Binary Universal Form for the Representation of Meteorological Data (BUFR)
Please read the sub-article BUFR and GRIB Formats
Character Form for the Representation and Exchange of Data (CREX)
ASCII analog to BUFR. [Further information needed]
Gridded Binary (GRIB, GRB, GRB1, GRB2)
Please read the sub-article BUFR and GRIB Formats
Hierarchical Data Format (HDF, HDF4, HD4, HDF5, HD5)
Due to its extremely widespread and long-term use within the remote sensing community, HDF has experienced evolution in form, resulting in some issues about format and use that must be addressed. Many thanks to the HDF Group for the material below on Format Issues and for some of the resources cited.
HDF Format Issues
- HDF was originally developed as a robust, standard format for gridded data ranging in scales from planetary surface scans down to electron microscope scenes. It remains one of the principal formats for distribution of Earth Observing System (EOS) data from US NASA.
- There are two different versions of HDF: HDF4 and HDF5.
- HDF4 is the original HDF format and HDF5 is a completely new HDF format.
- Some software programs can accommodate both HDF4 and HDF5, but in general the switch to HDF5 involves adopting new systems.
- Both are very general and can be used for almost any kind of data.
- HDF4 has been most widely used during the past 2 decades for data publications from NASA. Apparently it is still used exclusively by NASA's Ocean Color Web.
- HDF-EOS
- In order to standardize their use of for a particular kind of data, it is common for users to specify just how that data should be organized in either HDF4 or HDF5, and to produce software that understands that organization and hides it from the user.
- This has been done by EOS for earth science data.
- EOS has defined a data model called HDF-EOS, which defines certain kinds of earth science data objects, and specifies how to organize them in HDF4 and HDF5.
- So, you can think of HDF-EOS as a collection of earth science data objects, and there are many tools for accessing HDF-EOS files.
- These Earth Observing Systems (EOS) extensions are supposed to be adopted by all US NASA systems, but there are unfortunately some hold-outs.
- HDF-EOS2 and HDF-EOS5
- There are two implementations of HDF-EOS: HDF-EOS2 (which uses HDF4) and HDF-EOS5 (which uses HDF5).
- When you receive an HDF-EOS file, you usually do not need to worry about which format it uses. The software that is available for working with HDF-EOS files usually works with both kinds.
- HDF-EOS2 is used operationally by MODIS, MISR, ASTER, Landsat, AIRS and other EOS instruments.
- HDF-EOS5 is used only for EOS Aura instruments at present.
HDF Usage Issues
- The current status of HDF use is complicated by these factors:
- Many sofware programs do not state specifically which version of HDF their software can accomodate, and conversely many data sites don't clearly state which version they contain
- Possible misunderstandings and disagreements about exact format specifications (resulting in incorrect/hybrid forms)
- Different georeferencing methods used for Levels 1 and 2 data from Levels 3 and 4
- HDF Use Recommendation
- HDF use is a critical skill in the toolkit of marine data managers, but due to the above factors it is never easy, particularly so if a PC/Windows system is the only only available computer platform.
- When HDF use is necessary, due to the desirability of the data , it is usually possible to use HDFView to convert regular HDF grids (i.e.
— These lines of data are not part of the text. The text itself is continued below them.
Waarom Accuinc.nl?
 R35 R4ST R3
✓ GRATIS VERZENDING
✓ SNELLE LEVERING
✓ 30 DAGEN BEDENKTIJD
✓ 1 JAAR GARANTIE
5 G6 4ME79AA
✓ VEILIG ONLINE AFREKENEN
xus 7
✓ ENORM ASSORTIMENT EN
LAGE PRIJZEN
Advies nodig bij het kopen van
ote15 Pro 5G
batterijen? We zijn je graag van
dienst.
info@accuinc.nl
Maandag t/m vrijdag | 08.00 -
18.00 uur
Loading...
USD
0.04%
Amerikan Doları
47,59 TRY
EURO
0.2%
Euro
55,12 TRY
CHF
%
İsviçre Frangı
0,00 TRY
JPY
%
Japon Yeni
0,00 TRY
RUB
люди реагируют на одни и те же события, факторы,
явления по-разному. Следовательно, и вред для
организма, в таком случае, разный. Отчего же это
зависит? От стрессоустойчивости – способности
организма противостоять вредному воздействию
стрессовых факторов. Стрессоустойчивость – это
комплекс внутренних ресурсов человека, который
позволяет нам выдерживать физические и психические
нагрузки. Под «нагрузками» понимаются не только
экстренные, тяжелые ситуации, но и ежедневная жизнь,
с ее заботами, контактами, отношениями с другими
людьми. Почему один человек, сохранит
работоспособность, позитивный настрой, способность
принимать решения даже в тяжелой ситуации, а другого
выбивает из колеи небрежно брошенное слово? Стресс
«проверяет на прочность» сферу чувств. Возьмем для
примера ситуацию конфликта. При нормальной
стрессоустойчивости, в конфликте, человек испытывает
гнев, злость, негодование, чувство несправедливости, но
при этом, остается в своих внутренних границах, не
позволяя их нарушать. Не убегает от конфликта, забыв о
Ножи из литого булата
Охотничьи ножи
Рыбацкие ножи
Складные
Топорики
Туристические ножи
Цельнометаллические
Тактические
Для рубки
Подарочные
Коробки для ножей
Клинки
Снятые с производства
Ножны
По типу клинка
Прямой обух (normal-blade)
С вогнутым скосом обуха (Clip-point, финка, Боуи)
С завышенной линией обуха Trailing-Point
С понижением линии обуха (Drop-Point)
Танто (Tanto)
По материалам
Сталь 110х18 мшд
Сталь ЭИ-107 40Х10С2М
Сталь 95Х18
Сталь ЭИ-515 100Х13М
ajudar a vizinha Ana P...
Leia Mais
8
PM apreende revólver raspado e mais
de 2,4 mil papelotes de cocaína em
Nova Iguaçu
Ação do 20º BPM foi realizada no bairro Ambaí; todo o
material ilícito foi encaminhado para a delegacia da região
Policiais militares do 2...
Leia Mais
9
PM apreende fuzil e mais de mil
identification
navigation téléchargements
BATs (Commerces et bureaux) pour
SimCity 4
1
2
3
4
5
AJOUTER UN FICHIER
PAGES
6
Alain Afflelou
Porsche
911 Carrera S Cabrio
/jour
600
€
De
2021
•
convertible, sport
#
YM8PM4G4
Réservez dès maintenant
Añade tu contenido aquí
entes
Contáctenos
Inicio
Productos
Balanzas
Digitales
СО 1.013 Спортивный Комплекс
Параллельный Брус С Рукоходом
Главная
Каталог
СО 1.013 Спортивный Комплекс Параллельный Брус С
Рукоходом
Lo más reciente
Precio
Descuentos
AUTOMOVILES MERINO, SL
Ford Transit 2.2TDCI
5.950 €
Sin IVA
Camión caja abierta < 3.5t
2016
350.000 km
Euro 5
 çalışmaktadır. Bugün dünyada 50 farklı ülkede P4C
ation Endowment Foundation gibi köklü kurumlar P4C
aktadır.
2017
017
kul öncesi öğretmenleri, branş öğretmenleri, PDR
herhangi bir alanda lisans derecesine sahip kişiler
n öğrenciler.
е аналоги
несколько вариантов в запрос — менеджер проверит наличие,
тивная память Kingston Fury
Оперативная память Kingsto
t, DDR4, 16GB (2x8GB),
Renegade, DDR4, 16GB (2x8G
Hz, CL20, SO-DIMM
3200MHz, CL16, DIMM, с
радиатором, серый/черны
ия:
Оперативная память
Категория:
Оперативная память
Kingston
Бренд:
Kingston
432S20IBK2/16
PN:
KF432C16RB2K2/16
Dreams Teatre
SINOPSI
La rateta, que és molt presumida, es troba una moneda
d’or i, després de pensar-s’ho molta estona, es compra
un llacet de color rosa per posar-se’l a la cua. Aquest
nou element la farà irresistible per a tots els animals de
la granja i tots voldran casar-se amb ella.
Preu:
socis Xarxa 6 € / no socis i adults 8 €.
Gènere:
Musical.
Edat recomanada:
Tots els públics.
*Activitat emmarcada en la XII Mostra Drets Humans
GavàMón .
L3 and L4) to TXT, and then it should be further converted to a widely used grid format, such as either the ASCII or the binary versions of the ESRI gridded data format. Swath data (L2) may be accommodated by the software program Panoply, and/or HDF-EOS data may be accommodated by the software program HEG. Otherwise, specific software recommendations given with the data products may be useful.
Network Common Data Form (NetCDF, NC, NC4, NCML)
- NetCDF was developed principally for array data (i.e. grids), but it has been extended to measurements data, as BUFR is used. It is widely used in the climate, weather and marine community, and there are indications that it will play a large role in the emerging global ocean observing systems. Recently NetCDF 4.0 was released, incorporating HDF5, representing the first union of major formats. NetCDF has an ASCII analog format, CDL, that can be easily "compiled" to NetCDF.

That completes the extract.